The problem is mostly in inout.array.cartesian_product_df which is very expensive while it should do nothing for .h5 arrays saved from an LArray (it was already "densified").

>>> from larray.inout.array import cartesian_product_df
>>> df = pd.read_hdf('test_arr.h5', 'arr')
>>> %timeit cartesian_product_df(df)
968 ms ± 20.2 ms per loop (mean ± std. dev. of 7 runs, 1 loop each)
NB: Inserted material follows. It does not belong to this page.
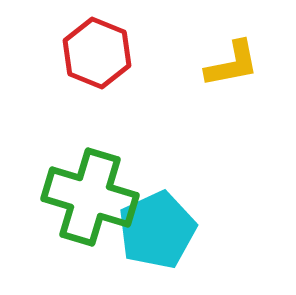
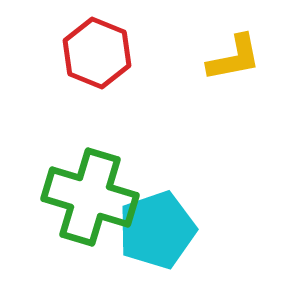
yellow L-shape: moved 2 px right, 6 px up
cyan pentagon: rotated 6 degrees clockwise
>>> from larray.inout.array import df_labels
>>> %timeit labels = df_labels(df, False)
288 ms ± 3.85 ms per loop (mean ± std. dev. of 7 runs, 1 loop each)
>>> labels = df_labels(df, False)
>>> from itertools import product
>>> %timeit new_index = pd.MultiIndex.from_tuples(list(product(*labels)))
440 ms ± 3.83 ms per loop (mean ± std. dev. of 7 runs, 1 loop each)
>>> new_index = pd.MultiIndex.from_tuples(list(product(*labels)))
>>> columns = list(df.columns)
>>> %timeit np.array_equal(df.index.values, new_index.values)
23.3 ms ± 638 µs per loop (mean ± std. dev. of 7 runs, 10 loops each)

I think I had already fixed this (or at least partially) in the very old pandasbased3 branch.